One critic adds to the description of D as the “wondrous babe of God, the Mystery” and “He of the miraculous birth.”
We have already noted in our article on
Mithraism why the Christmas birth date is of no relevance and this comes from a later church source, St. Epiphanius, which makes it of no relevance for copycatting claims. And, at any rate, I have noted no allusion to
any birth date of Dionysus in any of the literature on him yet, other than one critic’s note that D’s birth was celebrated January 6 by some in Alexandria.
Born of a virgin? Not exactly, although it depends which of the stories you want to believe. In the most popular story, Dionysus’ mother was named Semele, and she was impregnated by Zeus when that dirty old god pulled one of his usual tricks by taking the form of a lightning bolt.
Later, a jealous Hera tricked Semele into asking Zeus to reveal his glory, which ended up burning Semele to a crisp and leaving the prenatal Dionysus behind. No absentee father at first, Zeus picked up the child and sewed him into his thigh until he was ready to be on his own. Dionysus is thus, in a sense, “twice born” and that is the “Mystery” that the above refers to, as found in Harrison. [Dan.GLE, 65; Harr.PGR, 436]
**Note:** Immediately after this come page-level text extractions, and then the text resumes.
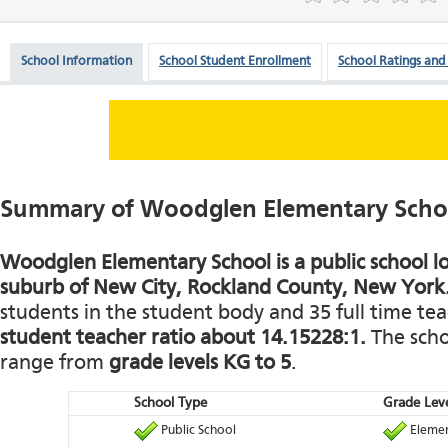
School Information
School Student Enrollment
School Ratings and
Summary of Woodglen Elementary Scho
Woodglen Elementary School is a public school lo
suburb of New City, Rockland County, New York
students in the student body and 35 full time teac
student teacher ratio about 14.15228:1.
The schoo
range from
grade levels KG to 5
.
School Type
Grade Leve
Public School
Elemen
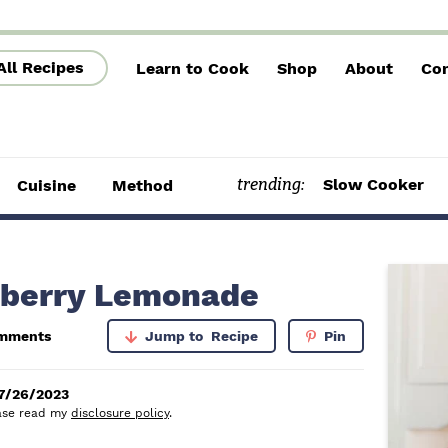
All Recipes
Learn to Cook
Shop
About
Con
trending:
Slow Cooker
Cuisine
Method
P
berry Lemonade
r
mments
Jump to
Recipe
Pin
i
m
7/26/2023
lease read my
disclosure policy
.
a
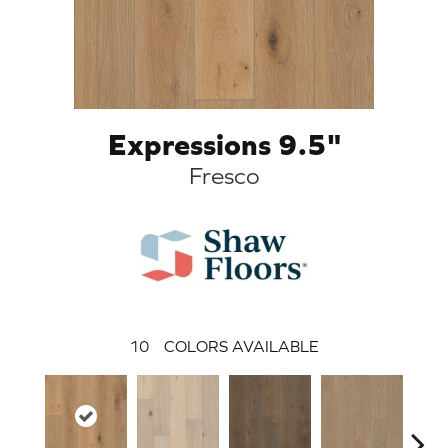
Expressions 9.5"
Fresco
10
COLORS AVAILABLE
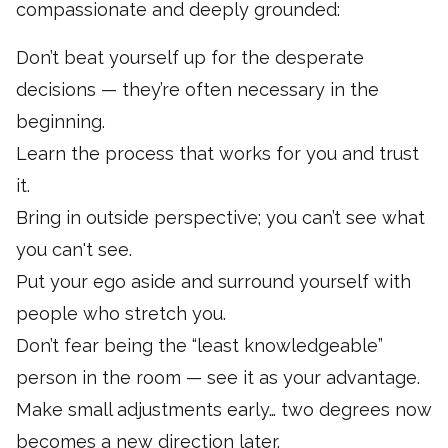
compassionate and deeply grounded:
Don’t beat yourself up for the desperate
decisions — they’re often necessary in the
beginning.
Learn the process that works for you and trust
it.
Bring in outside perspective; you can’t see what
you can't see.
Put your ego aside and surround yourself with
people who stretch you.
Don’t fear being the “least knowledgeable”
person in the room — see it as your advantage.
Make small adjustments early… two degrees now
becomes a new direction later.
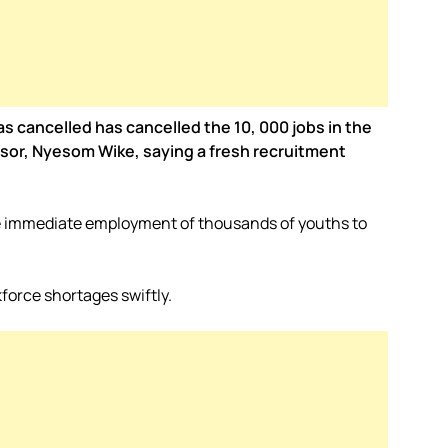
as cancelled has cancelled the 10, 000 jobs in the
ssor, Nyesom Wike, saying a fresh recruitment
the immediate employment of thousands of youths to
force shortages swiftly.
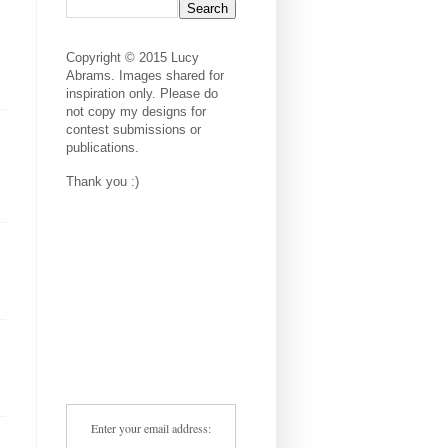
Copyright © 2015 Lucy
Abrams. Images shared for
inspiration only. Please do
not copy my designs for
contest submissions or
publications.
Thank you :)
Enter your email address:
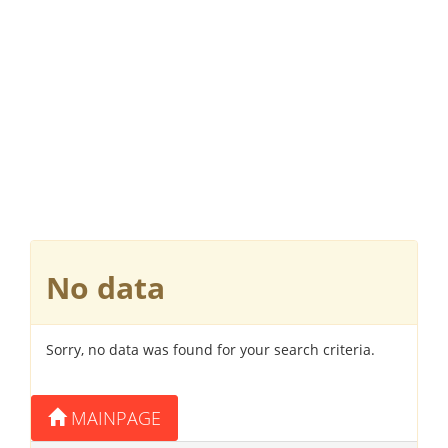
No data
Sorry, no data was found for your search criteria.
MAINPAGE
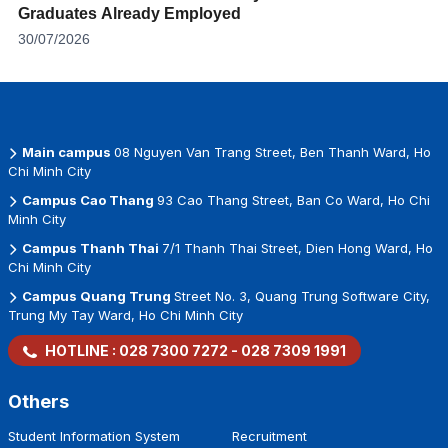
Graduates Already Employed
30/07/2026
Main campus
08 Nguyen Van Trang Street, Ben Thanh Ward, Ho
Chi Minh City
Campus Cao Thang
93 Cao Thang Street, Ban Co Ward, Ho Chi
Minh City
Campus Thanh Thai
7/1 Thanh Thai Street, Dien Hong Ward, Ho
Chi Minh City
Campus Quang Trung
Street No. 3, Quang Trung Software City,
Trung My Tay Ward, Ho Chi Minh City
HOTLINE :
028 7300 7272
-
028 7309 1991
Others
Student Information System
Recruitment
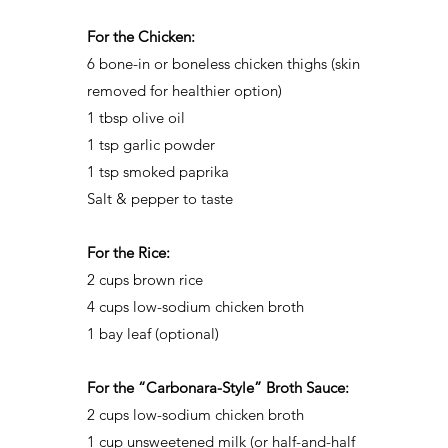
For the Chicken:
6 bone-in or boneless chicken thighs (skin
removed for healthier option)
1 tbsp olive oil
1 tsp garlic powder
1 tsp smoked paprika
Salt & pepper to taste
For the Rice:
2 cups brown rice
4 cups low-sodium chicken broth
1 bay leaf (optional)
For the “Carbonara-Style” Broth Sauce:
2 cups low-sodium chicken broth
1 cup unsweetened milk (or half-and-half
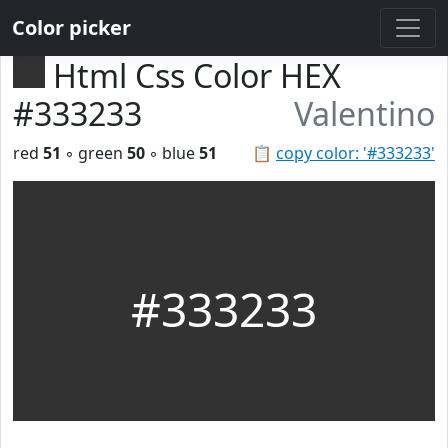
Color picker
Html Css Color HEX
#333233
Valentino
red
51
◦ green
50
◦ blue
51
📋
copy color: '#333233'
#333233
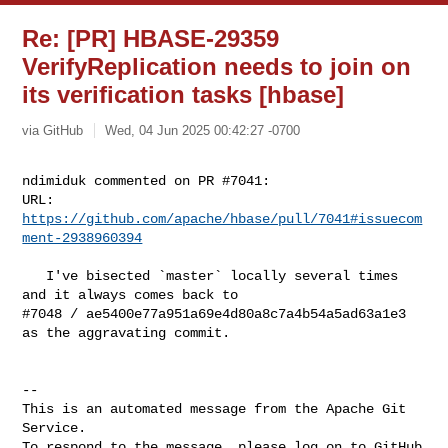
Re: [PR] HBASE-29359
VerifyReplication needs to join on
its verification tasks [hbase]
via GitHub
Wed, 04 Jun 2025 00:42:27 -0700
ndimiduk commented on PR #7041:

URL: 
https://github.com/apache/hbase/pull/7041#issuecom
ment-2938960394
   I've bisected `master` locally several times 
and it always comes back to 

#7048 / ae5400e77a951a69e4d80a8c7a4b54a5ad63a1e3 
as the aggravating commit.

-- 

This is an automated message from the Apache Git 
Service.

To respond to the message, please log on to GitHub 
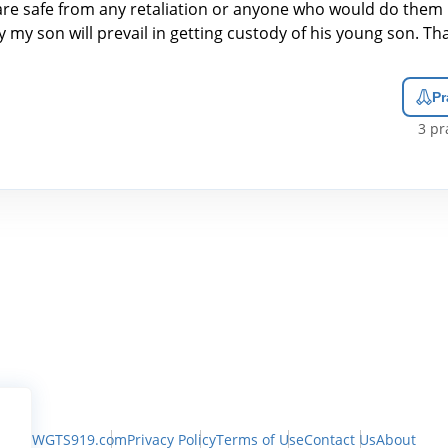
are safe from any retaliation or anyone who would do them
y my son will prevail in getting custody of his young son. T
Pr
3
pra
WGTS919.com
Privacy Policy
Terms of Use
Contact Us
About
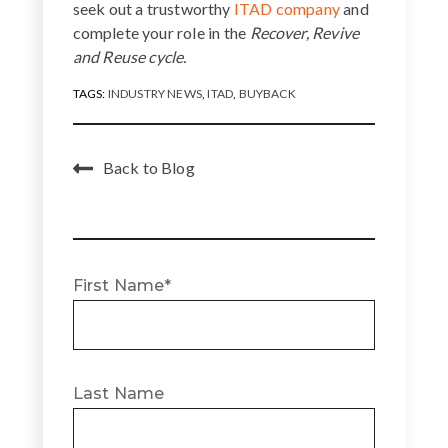
seek out a trustworthy
ITAD company
and
complete your role in the
Recover, Revive
and Reuse cycle.
TAGS:
INDUSTRY NEWS
,
ITAD
,
BUYBACK
Back to Blog
First Name
*
Last Name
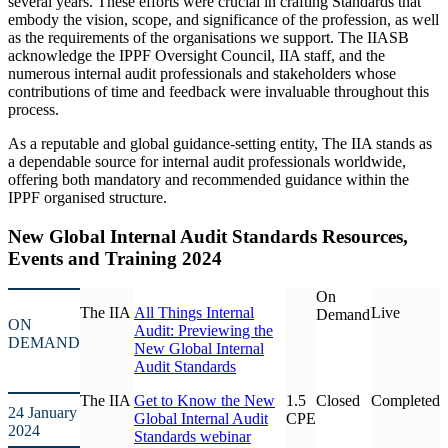
several years. These efforts were crucial in crafting Standards that
embody the vision, scope, and significance of the profession, as well
as the requirements of the organisations we support. The IIASB
acknowledge the IPPF Oversight Council, IIA staff, and the
numerous internal audit professionals and stakeholders whose
contributions of time and feedback were invaluable throughout this
process.
As a reputable and global guidance-setting entity, The IIA stands as
a dependable source for internal audit professionals worldwide,
offering both mandatory and recommended guidance within the
IPPF organised structure.
New Global Internal Audit Standards Resources,
Events and Training 2024
On
The IIA
All Things Internal
Live
Demand
ON
Audit: Previewing the
DEMAND
New Global Internal
Audit Standards
The IIA
Get to Know the New
1.5
Closed
Completed
24 January
Global Internal Audit
CPE
2024
Standards webinar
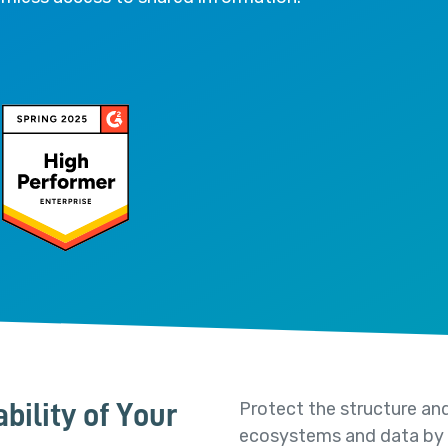
Protect the structure and
bility of Your
ecosystems and data by se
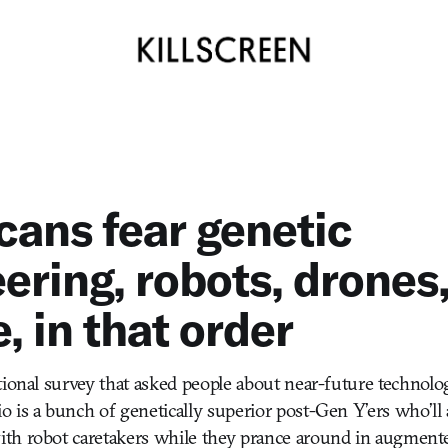
ans fear genetic
ering, robots, drones
, in that order
tional survey that asked people about near-future technolog
 is a bunch of genetically superior post-Gen Y’ers who’ll
th robot caretakers while they prance around in augmente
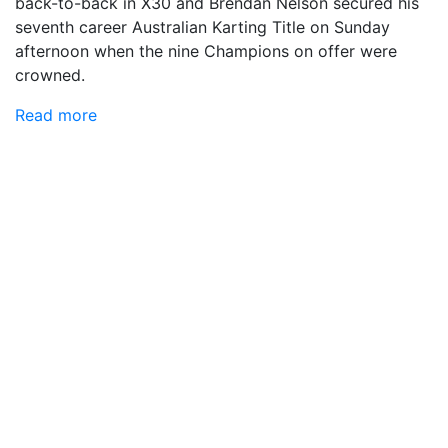
back-to-back in X30 and Brendan Nelson secured his
seventh career Australian Karting Title on Sunday
afternoon when the nine Champions on offer were
crowned.
Read more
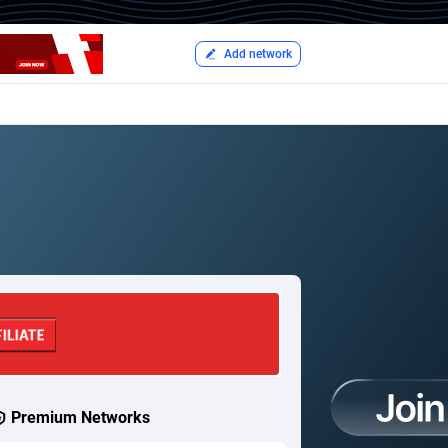
Add network
Premium Networks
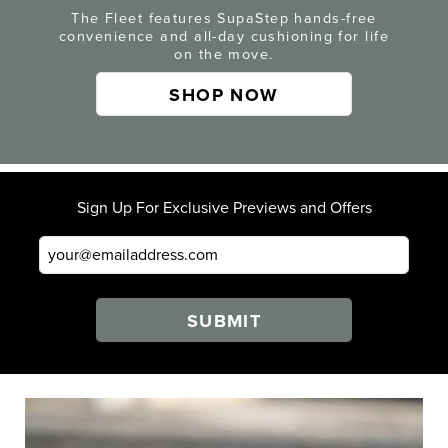
The Fleet features SupaStep hands-free
convenience and all-day cushioning for life
on the move.
SHOP NOW
Sign Up For Exclusive Previews and Offers
SUBMIT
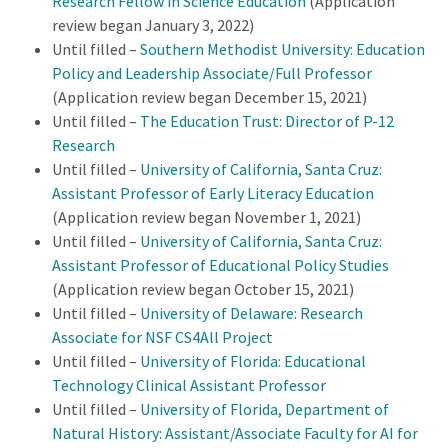
Research Fellow in Science Education
(Application
review began January 3, 2022)
Until filled –
Southern Methodist University: Education
Policy and Leadership Associate/Full Professor
(Application review began December 15, 2021)
Until filled –
The Education Trust: Director of P-12
Research
Until filled –
University of California, Santa Cruz:
Assistant Professor of Early Literacy Education
(Application review began November 1, 2021)
Until filled –
University of California, Santa Cruz:
Assistant Professor of Educational Policy Studies
(Application review began October 15, 2021)
Until filled –
University of Delaware: Research
Associate for NSF CS4All Project
Until filled –
University of Florida: Educational
Technology Clinical Assistant Professor
Until filled –
University of Florida, Department of
Natural History: Assistant/Associate Faculty for AI for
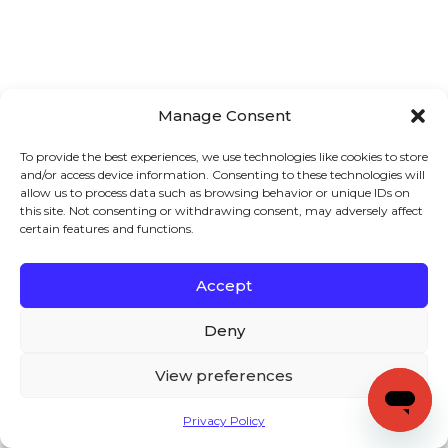
Manage Consent
To provide the best experiences, we use technologies like cookies to store
and/or access device information. Consenting to these technologies will
allow us to process data such as browsing behavior or unique IDs on
this site. Not consenting or withdrawing consent, may adversely affect
certain features and functions.
Accept
Deny
View preferences
Privacy Policy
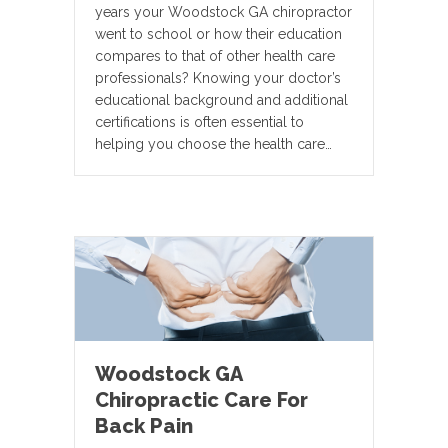
years your Woodstock GA chiropractor
went to school or how their education
compares to that of other health care
professionals? Knowing your doctor’s
educational background and additional
certifications is often essential to
helping you choose the health care…
Woodstock GA
Chiropractic Care For
Back Pain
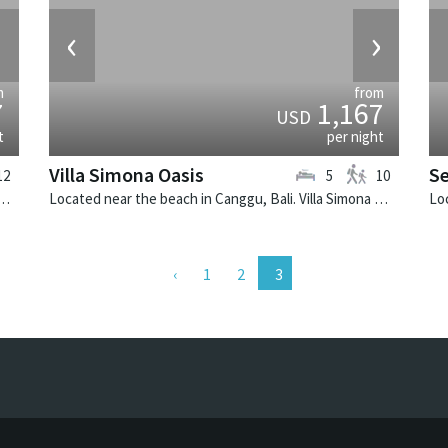
›
‹
›
m
from
7
1,167
USD
t
per night
Villa Simona Oasis
S
12
5
10
Seminyak, Bali. Villa Windu Asri is a balinese villa in Indonesia.
Located near the beach in Canggu, Bali. Villa Simona Oasis is a tropical villa in Indonesia.
1
2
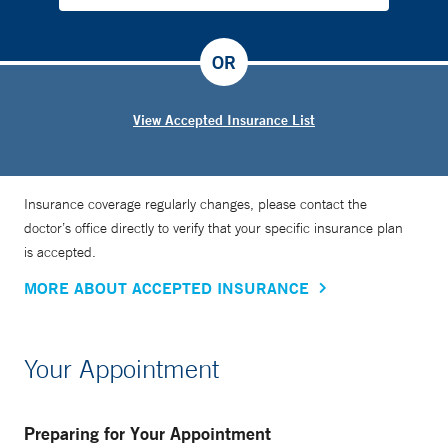
OR
View Accepted Insurance List
Insurance coverage regularly changes, please contact the
doctor’s office directly to verify that your specific insurance plan
is accepted.
MORE ABOUT ACCEPTED INSURANCE
Your Appointment
Preparing for Your Appointment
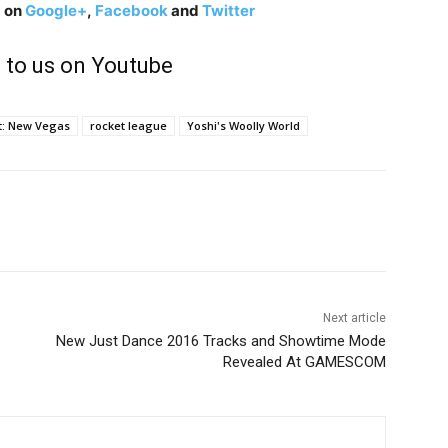
g on
Google+
,
Facebook
and
Twitter
 to us on Youtube
t: New Vegas
rocket league
Yoshi's Woolly World
Next article
New Just Dance 2016 Tracks and Showtime Mode
Revealed At GAMESCOM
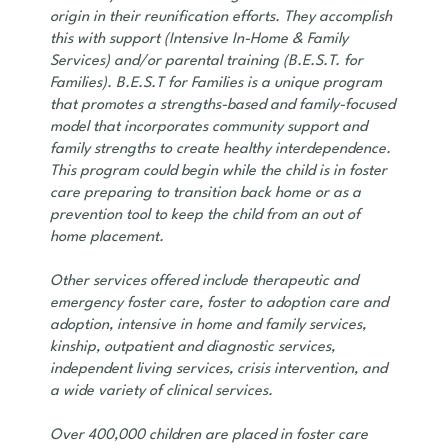
origin in their reunification efforts. They accomplish
this with support (Intensive In-Home & Family
Services) and/or parental training (B.E.S.T. for
Families). B.E.S.T for Families is a unique program
that promotes a strengths-based and family-focused
model that incorporates community support and
family strengths to create healthy interdependence.
This program could begin while the child is in foster
care preparing to transition back home or as a
prevention tool to keep the child from an out of
home placement.
Other services offered include therapeutic and
emergency foster care, foster to adoption care and
adoption, intensive in home and family services,
kinship, outpatient and diagnostic services,
independent living services, crisis intervention, and
a wide variety of clinical services.
Over 400,000 children are placed in foster care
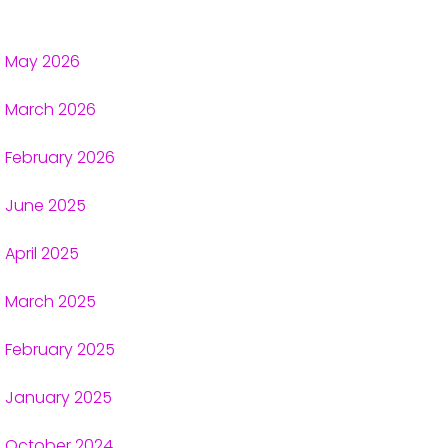
May 2026
March 2026
February 2026
June 2025
April 2025
March 2025
February 2025
January 2025
October 2024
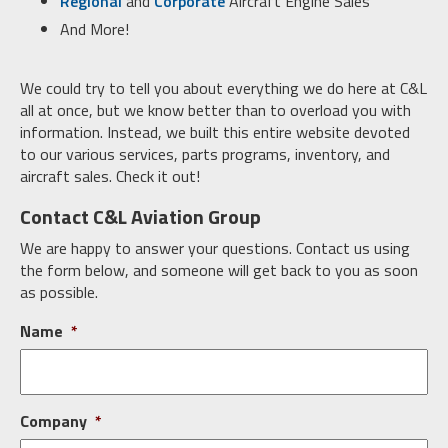
Regional
and
Corporate
Aircraft Engine Sales
And More!
We could try to tell you about everything we do here at C&L
all at once, but we know better than to overload you with
information. Instead, we built this entire website devoted
to our various services, parts programs, inventory, and
aircraft sales. Check it out!
Contact C&L Aviation Group
We are happy to answer your questions. Contact us using
the form below, and someone will get back to you as soon
as possible.
Name
*
Company
*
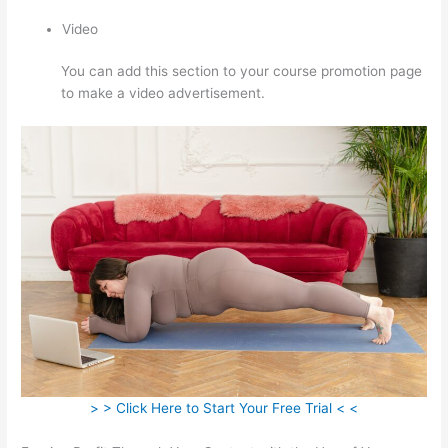
Video
You can add this section to your course promotion page
to make a video advertisement.
> > Click Here to Start Your Free Trial < <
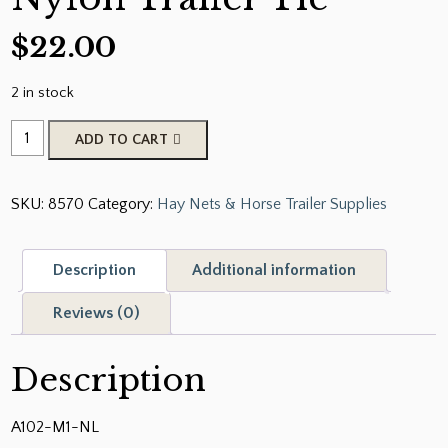
$
22.00
2 in stock
Circle
ADD TO CART
Y
Adjustable
SKU:
8570
Category:
Hay Nets & Horse Trailer Supplies
Nylon
Trailer
Tie
Description
Additional information
quantity
Reviews (0)
Description
A102-M1-NL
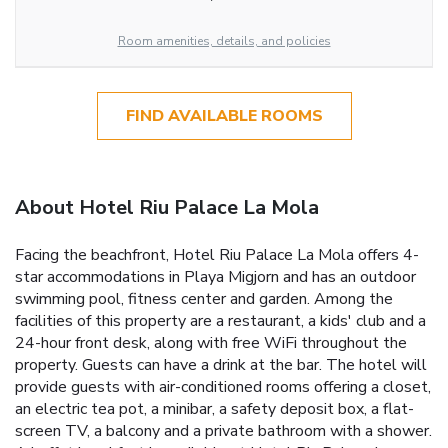
Room amenities, details, and policies
FIND AVAILABLE ROOMS
About Hotel Riu Palace La Mola
Facing the beachfront, Hotel Riu Palace La Mola offers 4-
star accommodations in Playa Migjorn and has an outdoor
swimming pool, fitness center and garden. Among the
facilities of this property are a restaurant, a kids' club and a
24-hour front desk, along with free WiFi throughout the
property. Guests can have a drink at the bar. The hotel will
provide guests with air-conditioned rooms offering a closet,
an electric tea pot, a minibar, a safety deposit box, a flat-
screen TV, a balcony and a private bathroom with a shower.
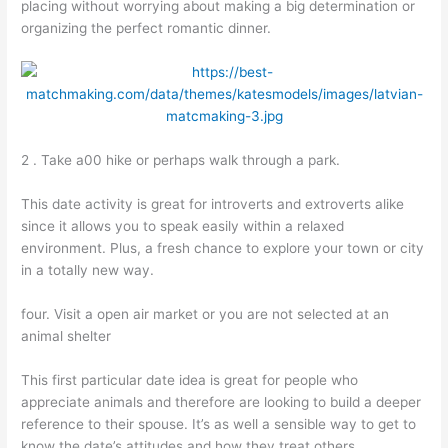
placing without worrying about making a big determination or
organizing the perfect romantic dinner.
2 . Take a00 hike or perhaps walk through a park.
This date activity is great for introverts and extroverts alike
since it allows you to speak easily within a relaxed
environment. Plus, a fresh chance to explore your town or city
in a totally new way.
four. Visit a open air market or you are not selected at an
animal shelter
This first particular date idea is great for people who
appreciate animals and therefore are looking to build a deeper
reference to their spouse. It’s as well a sensible way to get to
know the date’s attitudes and how they treat others.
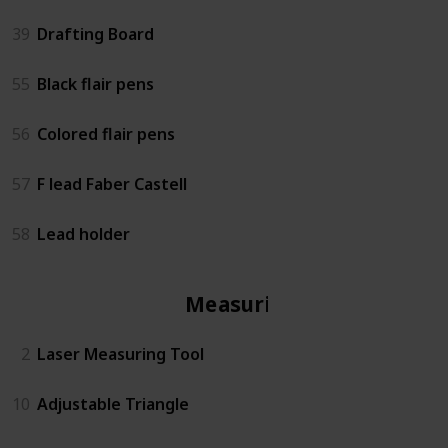
39
Drafting Board
55
Black flair pens
56
Colored flair pens
57
F lead Faber Castell
58
Lead holder
Measuring
2
Laser Measuring Tool
10
Adjustable Triangle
Another story has Dionysus as the son of Zeus and Persephone. [Dan.GLE, 93; Eva.GE, 153] Yet another Asiatic version has Dionysus self-born (these last two stories are very obscure). At any rate, there is clearly nothing like a “virgin” conception or birth here, but what we do have here is the usual divine fornication to which Zeus and other Greek gods were prone.
I have found no evidence that Dionysus was ever called “the Holy Child” (not that this matters, since this is a title of Jesus given well after the time of the Apostles) and also no evidence that Dionysus was placed in a manger. Critics offer neither documentation nor footnote on this point, so barring further discovery, I will have to regard this as a “ringer.”
Other critics refer to a “sacred marriage” that was performed in an “ox stall,” a very tenuous attempt to make a connection. A classical scholar who commented on this article stated of this ceremony:
“The woman represented the LAND (*possibly* a land-goddess), not the fertility goddess…she was actually the wife of a priest-politician called the Basileus who had originally been Athens’ king. There was no question of the ‘marriage’ being intended to produce offspring, though a few modern scholars have speculated that this was its original purpose…it seems to have been the WOMAN who generally represented the goddess, not the man who represented the god. I’m prepared to be proved wrong about this, however – but I think that this holds good as a general rule. The ox-stall was nothing of the kind, but a civic building called the Boukolion (roughly translating as ox-stall). It may originally have been (meant to represent) an ox-stall, but it certainly wasn’t anything of the sort even as early as classical times.”